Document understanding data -

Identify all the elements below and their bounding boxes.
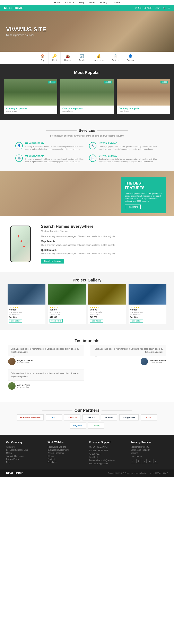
gallery-name: Venice xyxy=(90,308,124,311)
footer-link[interactable]: Real Estate Brokers xyxy=(48,446,85,448)
social-icon-f[interactable]: f xyxy=(131,459,135,463)
services-section: Services Lorem ipsum or simply dummy tex… xyxy=(0,120,174,171)
gallery-meta2: 12 880 6133 xyxy=(9,314,44,316)
gallery-card: ★★★★★ Venice 3.5, 3 BHK Flat 12 880 6133… xyxy=(8,284,45,324)
read-more-button[interactable]: Read More xyxy=(125,204,141,209)
nav-link-privacy[interactable]: Privacy xyxy=(100,1,107,4)
search-icon[interactable]: 🔍 xyxy=(162,7,165,10)
quick-icon-resale[interactable]: 🔄Resale xyxy=(75,52,89,64)
footer-link[interactable]: Business Development xyxy=(48,449,85,451)
gallery-card: ★★★★★ Venice 3.5, 3 BHK Flat 12 880 6133… xyxy=(129,284,166,324)
service-item: ⚙️ UT WISI ENIM AD Contrary to popular b… xyxy=(15,154,85,163)
social-icon-t[interactable]: t xyxy=(136,459,141,463)
quick-details-title: Quick Details xyxy=(41,248,115,252)
nav-link-about-us[interactable]: About Us xyxy=(65,1,74,4)
footer-link[interactable]: Feedback xyxy=(48,461,85,463)
partner-logo: cityzone xyxy=(70,422,86,429)
footer-link[interactable]: Commercial Property xyxy=(131,449,168,451)
footer-link[interactable]: Terms & Conditions xyxy=(6,455,44,457)
quick-icon-symbol: 🔑 xyxy=(52,54,57,58)
quick-icon-home loans[interactable]: 💰Home Loans xyxy=(89,52,108,64)
testimonial-avatar xyxy=(8,358,16,365)
quick-icon-symbol: 🔄 xyxy=(80,54,84,58)
gallery-stars: ★★★★★ xyxy=(9,306,44,308)
prop-title: Contrary to popular xyxy=(62,107,112,110)
download-app-button[interactable]: Download the App xyxy=(41,259,64,264)
price-badge: 40,000 xyxy=(104,81,112,84)
gallery-image xyxy=(88,284,126,304)
nav-link-contact[interactable]: Contact xyxy=(112,1,120,4)
testimonials-left-col: Duis aute irure dolor in reprehenderit i… xyxy=(8,345,84,394)
footer-col-title: Customer Support xyxy=(89,441,127,444)
quick-icon-label: Dealers xyxy=(127,59,134,62)
map-search-title: Map Search xyxy=(41,240,115,243)
footer-link[interactable]: Affiliate Programs xyxy=(48,452,85,454)
nav-link-blog[interactable]: Blog xyxy=(79,1,84,4)
quick-icon-buy[interactable]: 🏠Buy xyxy=(36,52,49,64)
gallery-price: $41,000 xyxy=(130,316,165,318)
contact-info: Mon-Fri: 08AM-7PMSat-Sun: 09AM-4PM+1 800… xyxy=(89,446,127,466)
see-details-button[interactable]: See Details xyxy=(90,319,103,322)
footer-link[interactable]: Blog xyxy=(6,461,44,463)
partners-title: Our Partners xyxy=(74,408,100,413)
prop-title: Contrary to popular xyxy=(119,107,168,110)
gallery-price: $41,000 xyxy=(50,316,84,318)
nav-link-terms[interactable]: Terms xyxy=(89,1,95,4)
testimonial-item: Duis aute irure dolor in reprehenderit i… xyxy=(8,345,84,365)
testimonial-name: Ann M. Perez xyxy=(17,384,30,386)
prop-sub: Lorem ipsum xyxy=(62,110,112,112)
footer-link[interactable]: About Us xyxy=(6,446,44,448)
see-details-button[interactable]: See Details xyxy=(9,319,22,322)
partner-logo: TTTlive xyxy=(88,422,104,429)
footer-link[interactable]: Sitemap xyxy=(48,455,85,457)
partner-logo: Business Standard xyxy=(17,414,44,420)
login-link[interactable]: Login xyxy=(154,7,160,9)
gallery-name: Venice xyxy=(50,308,84,311)
price-badge: 40,000 xyxy=(48,81,56,84)
quick-icon-symbol: 🏠 xyxy=(40,54,45,58)
footer-link[interactable]: Media xyxy=(6,452,44,454)
partner-logo: NewsU8 xyxy=(64,414,80,420)
gallery-stars: ★★★★★ xyxy=(130,306,165,308)
footer-link[interactable]: For Sale By Realty Blog xyxy=(6,449,44,451)
social-icon-g[interactable]: g xyxy=(148,459,152,463)
quick-icon-hostels[interactable]: 🏨Hostels xyxy=(61,52,75,64)
testimonial-text: Duis aute irure dolor in reprehenderit i… xyxy=(8,345,84,356)
footer-link[interactable]: Privacy Policy xyxy=(6,458,44,460)
quick-icon-dealers[interactable]: 👤Dealers xyxy=(123,52,137,64)
see-details-button[interactable]: See Details xyxy=(50,319,63,322)
custom-loc: Custom Location Tracker xyxy=(41,230,115,233)
search-desc1: There are many variations of passages of… xyxy=(41,235,115,238)
gallery-price: $41,000 xyxy=(90,316,124,318)
quick-icon-projects[interactable]: 📋Projects xyxy=(108,52,123,64)
nav-link-home[interactable]: Home xyxy=(54,1,60,4)
footer-link[interactable]: Contact xyxy=(48,458,85,460)
social-icon-in[interactable]: in xyxy=(153,459,158,463)
gallery-card: ★★★★★ Venice 3.5, 3 BHK Flat 12 880 6133… xyxy=(48,284,86,324)
hero-section: VIVAMUS SITE Nunc dignissim risus idi xyxy=(0,11,174,52)
quick-icon-label: Buy xyxy=(41,59,44,62)
service-icon: 📄 xyxy=(89,154,97,162)
footer-link[interactable]: Residential Property xyxy=(131,446,168,448)
testimonial-role: UI web advisor xyxy=(17,386,30,388)
gallery-price: $41,000 xyxy=(9,316,44,318)
phone-mockup: 📍 📍 📍 xyxy=(8,226,33,262)
footer-link[interactable]: Third Codes xyxy=(131,455,168,457)
social-icon-y[interactable]: y xyxy=(142,459,147,463)
service-item: 🔧 UT WISI ENIM AD Contrary to popular be… xyxy=(89,142,159,150)
testimonial-avatar xyxy=(141,358,148,365)
property-card: 40,000 Contrary to popular Lorem ipsum xyxy=(60,79,114,114)
prop-sub: Lorem ipsum xyxy=(119,110,168,112)
quick-icon-label: Hostels xyxy=(64,59,71,62)
quick-icon-label: Home Loans xyxy=(93,59,104,62)
search-homes-section: 📍 📍 📍 Search Homes Everywhere Custom Loc… xyxy=(0,216,174,272)
quick-icon-rent[interactable]: 🔑Rent xyxy=(49,52,61,64)
quick-icons-section: 🏠Buy🔑Rent🏨Hostels🔄Resale💰Home Loans📋Proj… xyxy=(0,52,174,64)
testimonial-role: UI web advisor xyxy=(150,362,166,364)
phone-number: +1 (304) 257 546 xyxy=(135,7,152,9)
see-details-button[interactable]: See Details xyxy=(130,319,143,322)
menu-icon[interactable]: ☰ xyxy=(168,7,170,10)
footer-link[interactable]: Regions xyxy=(131,452,168,454)
service-desc: Contrary to popular belief Lorem ipsum i… xyxy=(99,158,159,163)
testimonials-title: Testimonials xyxy=(75,338,100,343)
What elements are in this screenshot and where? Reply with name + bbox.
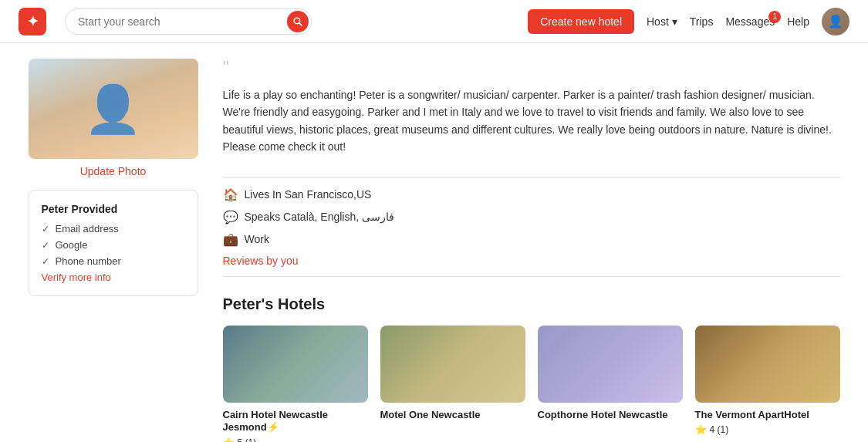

TASK PROMPT - Repeat every record above exactly, except the pictures.

RESPONSE TO THE TASK -
Identify all the elements below and their bounding boxes.
gallery-name: Venice xyxy=(90,308,124,311)
footer-link[interactable]: Real Estate Brokers xyxy=(48,446,85,448)
social-icon-f[interactable]: f xyxy=(131,459,135,463)
services-section: Services Lorem ipsum or simply dummy tex… xyxy=(0,120,174,171)
gallery-meta2: 12 880 6133 xyxy=(9,314,44,316)
gallery-card: ★★★★★ Venice 3.5, 3 BHK Flat 12 880 6133… xyxy=(8,284,45,324)
read-more-button[interactable]: Read More xyxy=(125,204,141,209)
nav-link-privacy[interactable]: Privacy xyxy=(100,1,107,4)
search-icon[interactable]: 🔍 xyxy=(162,7,165,10)
quick-icon-resale[interactable]: 🔄Resale xyxy=(75,52,89,64)
footer-link[interactable]: Business Development xyxy=(48,449,85,451)
gallery-card: ★★★★★ Venice 3.5, 3 BHK Flat 12 880 6133… xyxy=(129,284,166,324)
service-item: ⚙️ UT WISI ENIM AD Contrary to popular b… xyxy=(15,154,85,163)
social-icon-t[interactable]: t xyxy=(136,459,141,463)
quick-details-title: Quick Details xyxy=(41,248,115,252)
nav-link-about-us[interactable]: About Us xyxy=(65,1,74,4)
footer-link[interactable]: Feedback xyxy=(48,461,85,463)
partner-logo: cityzone xyxy=(70,422,86,429)
footer-link[interactable]: Commercial Property xyxy=(131,449,168,451)
footer-link[interactable]: Terms & Conditions xyxy=(6,455,44,457)
quick-icon-symbol: 🔑 xyxy=(52,54,57,58)
quick-icon-home loans[interactable]: 💰Home Loans xyxy=(89,52,108,64)
testimonial-avatar xyxy=(8,358,16,365)
quick-icon-symbol: 🔄 xyxy=(80,54,84,58)
gallery-stars: ★★★★★ xyxy=(9,306,44,308)
prop-title: Contrary to popular xyxy=(62,107,112,110)
download-app-button[interactable]: Download the App xyxy=(41,259,64,264)
price-badge: 40,000 xyxy=(104,81,112,84)
gallery-image xyxy=(88,284,126,304)
nav-link-contact[interactable]: Contact xyxy=(112,1,120,4)
testimonials-left-col: Duis aute irure dolor in reprehenderit i… xyxy=(8,345,84,394)
footer-col-title: Customer Support xyxy=(89,441,127,444)
quick-icon-label: Dealers xyxy=(127,59,134,62)
map-search-title: Map Search xyxy=(41,240,115,243)
footer-link[interactable]: Affiliate Programs xyxy=(48,452,85,454)
nav-link-blog[interactable]: Blog xyxy=(79,1,84,4)
quick-icon-buy[interactable]: 🏠Buy xyxy=(36,52,49,64)
gallery-price: $41,000 xyxy=(130,316,165,318)
contact-info: Mon-Fri: 08AM-7PMSat-Sun: 09AM-4PM+1 800… xyxy=(89,446,127,466)
see-details-button[interactable]: See Details xyxy=(90,319,103,322)
footer-link[interactable]: Blog xyxy=(6,461,44,463)
partners-title: Our Partners xyxy=(74,408,100,413)
prop-title: Contrary to popular xyxy=(119,107,168,110)
gallery-price: $41,000 xyxy=(50,316,84,318)
nav-link-terms[interactable]: Terms xyxy=(89,1,95,4)
testimonial-item: Duis aute irure dolor in reprehenderit i… xyxy=(8,345,84,365)
testimonial-name: Ann M. Perez xyxy=(17,384,30,386)
prop-sub: Lorem ipsum xyxy=(62,110,112,112)
footer-link[interactable]: About Us xyxy=(6,446,44,448)
see-details-button[interactable]: See Details xyxy=(9,319,22,322)
partner-logo: TTTlive xyxy=(88,422,104,429)
footer-link[interactable]: Sitemap xyxy=(48,455,85,457)
partner-logo: Business Standard xyxy=(17,414,44,420)
login-link[interactable]: Login xyxy=(154,7,160,9)
gallery-name: Venice xyxy=(50,308,84,311)
price-badge: 40,000 xyxy=(48,81,56,84)
quick-icon-symbol: 🏠 xyxy=(40,54,45,58)
footer-link[interactable]: Media xyxy=(6,452,44,454)
partner-logo: NewsU8 xyxy=(64,414,80,420)
gallery-stars: ★★★★★ xyxy=(130,306,165,308)
footer-link[interactable]: For Sale By Realty Blog xyxy=(6,449,44,451)
social-icon-g[interactable]: g xyxy=(148,459,152,463)
quick-icon-hostels[interactable]: 🏨Hostels xyxy=(61,52,75,64)
testimonial-text: Duis aute irure dolor in reprehenderit i… xyxy=(8,345,84,356)
footer-link[interactable]: Privacy Policy xyxy=(6,458,44,460)
quick-icon-dealers[interactable]: 👤Dealers xyxy=(123,52,137,64)
see-details-button[interactable]: See Details xyxy=(50,319,63,322)
custom-loc: Custom Location Tracker xyxy=(41,230,115,233)
search-desc1: There are many variations of passages of… xyxy=(41,235,115,238)
gallery-price: $41,000 xyxy=(90,316,124,318)
quick-icon-projects[interactable]: 📋Projects xyxy=(108,52,123,64)
nav-link-home[interactable]: Home xyxy=(54,1,60,4)
footer-link[interactable]: Contact xyxy=(48,458,85,460)
social-icon-in[interactable]: in xyxy=(153,459,158,463)
gallery-card: ★★★★★ Venice 3.5, 3 BHK Flat 12 880 6133… xyxy=(48,284,86,324)
hero-section: VIVAMUS SITE Nunc dignissim risus idi xyxy=(0,11,174,52)
quick-icon-label: Buy xyxy=(41,59,44,62)
service-icon: 📄 xyxy=(89,154,97,162)
footer-link[interactable]: Residential Property xyxy=(131,446,168,448)
testimonial-role: UI web advisor xyxy=(17,386,30,388)
gallery-price: $41,000 xyxy=(9,316,44,318)
phone-mockup: 📍 📍 📍 xyxy=(8,226,33,262)
footer-link[interactable]: Third Codes xyxy=(131,455,168,457)
social-icon-y[interactable]: y xyxy=(142,459,147,463)
service-item: 🔧 UT WISI ENIM AD Contrary to popular be… xyxy=(89,142,159,150)
testimonial-avatar xyxy=(141,358,148,365)
property-card: 40,000 Contrary to popular Lorem ipsum xyxy=(60,79,114,114)
prop-sub: Lorem ipsum xyxy=(119,110,168,112)
quick-icon-label: Hostels xyxy=(64,59,71,62)
quick-icon-label: Home Loans xyxy=(93,59,104,62)
search-homes-section: 📍 📍 📍 Search Homes Everywhere Custom Loc… xyxy=(0,216,174,272)
quick-icon-rent[interactable]: 🔑Rent xyxy=(49,52,61,64)
quick-icons-section: 🏠Buy🔑Rent🏨Hostels🔄Resale💰Home Loans📋Proj… xyxy=(0,52,174,64)
testimonial-role: UI web advisor xyxy=(150,362,166,364)
phone-number: +1 (304) 257 546 xyxy=(135,7,152,9)
see-details-button[interactable]: See Details xyxy=(130,319,143,322)
menu-icon[interactable]: ☰ xyxy=(168,7,170,10)
footer-link[interactable]: Regions xyxy=(131,452,168,454)
service-desc: Contrary to popular belief Lorem ipsum i… xyxy=(99,158,159,163)
testimonials-title: Testimonials xyxy=(75,338,100,343)
What elements are in this screenshot and where? Reply with name + bbox.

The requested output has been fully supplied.